The RPG element of the game lies mostly in the progression system where the more foes you defeat and objectives you complete, Otto will gain exp to get new upgrades for himself and his Guardians. When it comes to the combat though it is more RTS since you will have to control each individual type of guardian you summon and prioritise which golem to attack as well as put them in positions for them to work best in. To begin with it is very simple to keep track of everything but later into the game as you start having to fight multiple golems as once and control 5 separate types of guardians all in separate areas of the arena it can get pretty hectic. Thankfully it is easy to tell which type of guardian is what and where attacks are going to hit due to everything’s unique design and easy to spot markers for things such as AOE attacks.
One thing I’m very on the fence about is the way enemies work. Each golem feels like a mini-boss and has to be fought in a restricted area. While this isn’t the main problem it does present problems on its own such as making it very difficult to accumulate exp through combat due to the lack of smaller enemies besides those that split off from certain variants of golem. The main problem with the combat is that there is only a limited amount of Anima available in each fight zone so if you run out of Anima to pick up then you can only rely on either what you already have or the Keeper Guardian to steal some Anima from the golem.
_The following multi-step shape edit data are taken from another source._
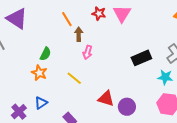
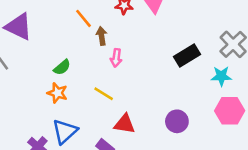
green semicircle: (45, 54) -> (62, 67), turned 32
red triangle: (106, 99) -> (125, 124), moved
blue triangle: (41, 103) -> (65, 132), size x1.5

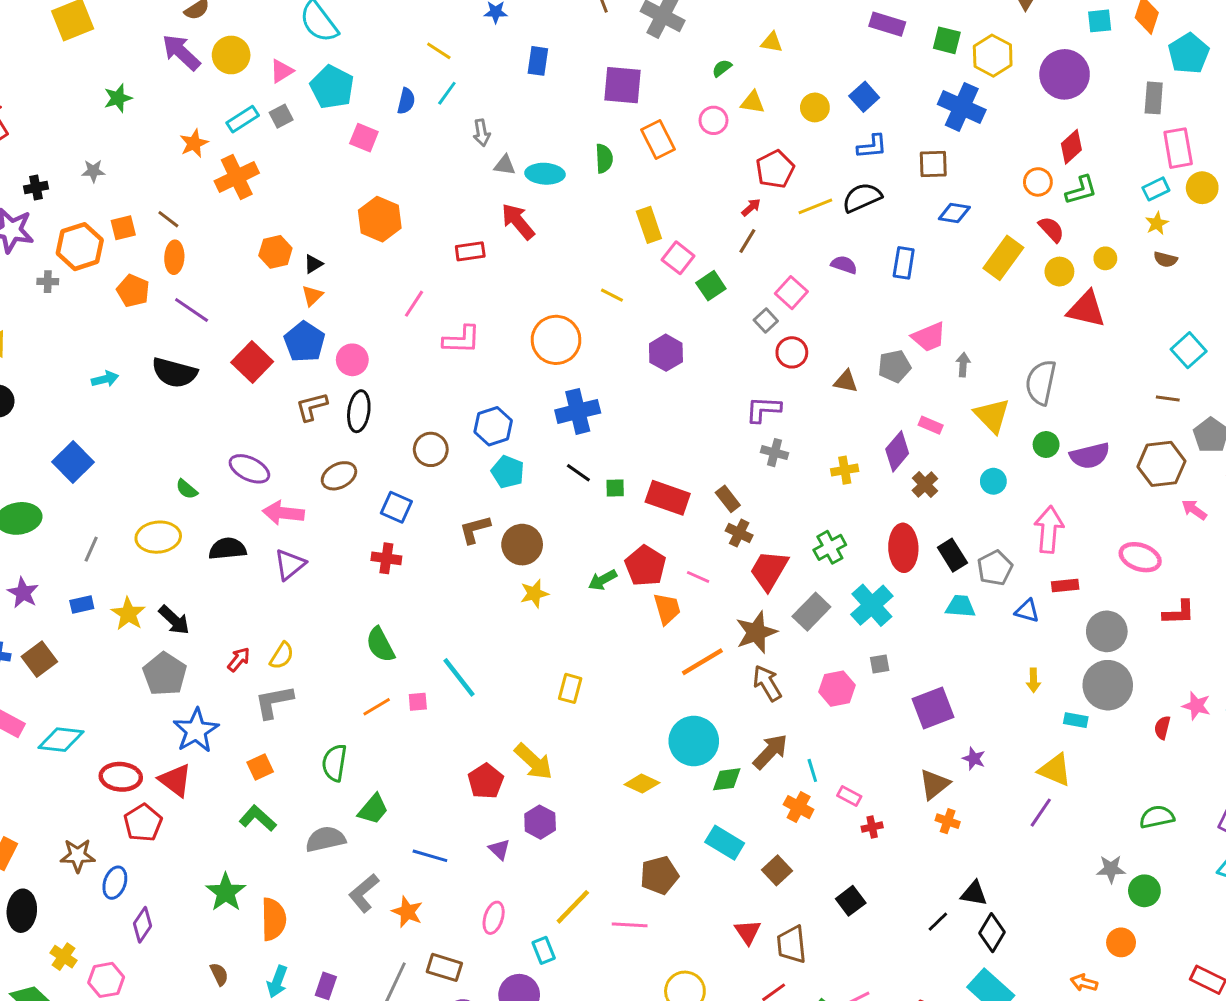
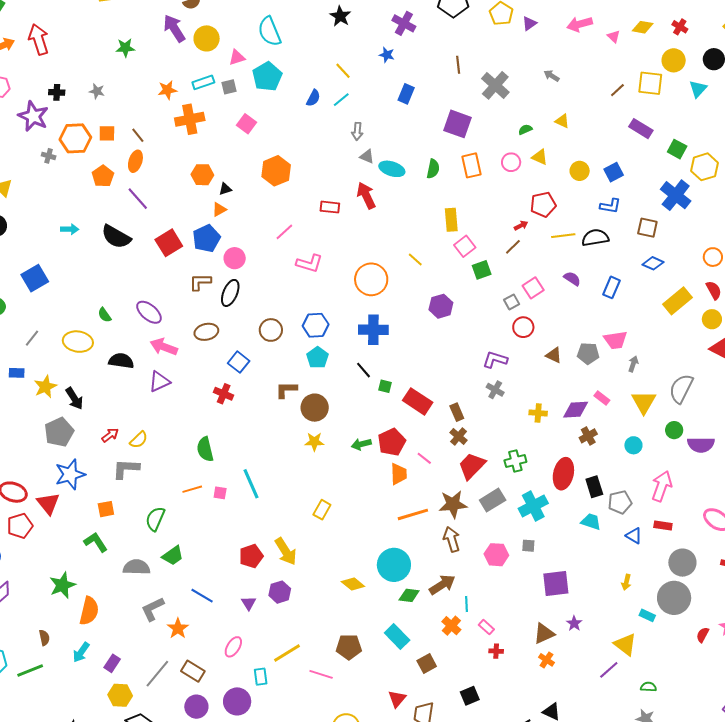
pink square: (364, 138) -> (247, 124), moved
purple diamond: (897, 451) -> (576, 410), turned 32
green semicircle: (1157, 817) -> (648, 687), moved, size x0.7

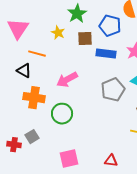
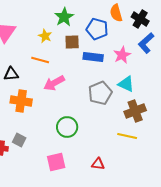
orange line: (37, 54) -> (40, 60), moved
black triangle: (24, 71) -> (11, 74), turned -35
green circle: (62, 114) -> (67, 127), moved
gray square: (32, 137) -> (19, 140), turned -32

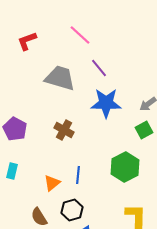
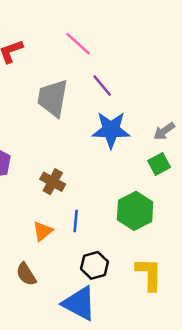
gray trapezoid: (60, 78) -> (53, 98), turned -96
brown cross: (64, 130) -> (53, 182), moved
black hexagon: (72, 210) -> (95, 265), moved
So what happens if you’re out of Anima completely and have no Keepers? Well you’ve already lost unless you’re incredibly patient and can avoid hits since Otto is almost useless on his own and there’s no regen over time when it comes to Anima. To top it all off as well, the longer a fight goes on the tougher the golems get, dealing more damage and attacking more often.
The exploration aspect of the game is spot on however, offering the reward of upgrades and exp for taking paths away from the main objective. Puzzles aren’t overly complicated but require knowledge of what to summon and what is best for conserving Anima in case of a fight but getting you where you need to be. Later areas of the game will also have you taking environmental hazards into account that impact how you interact with the environment.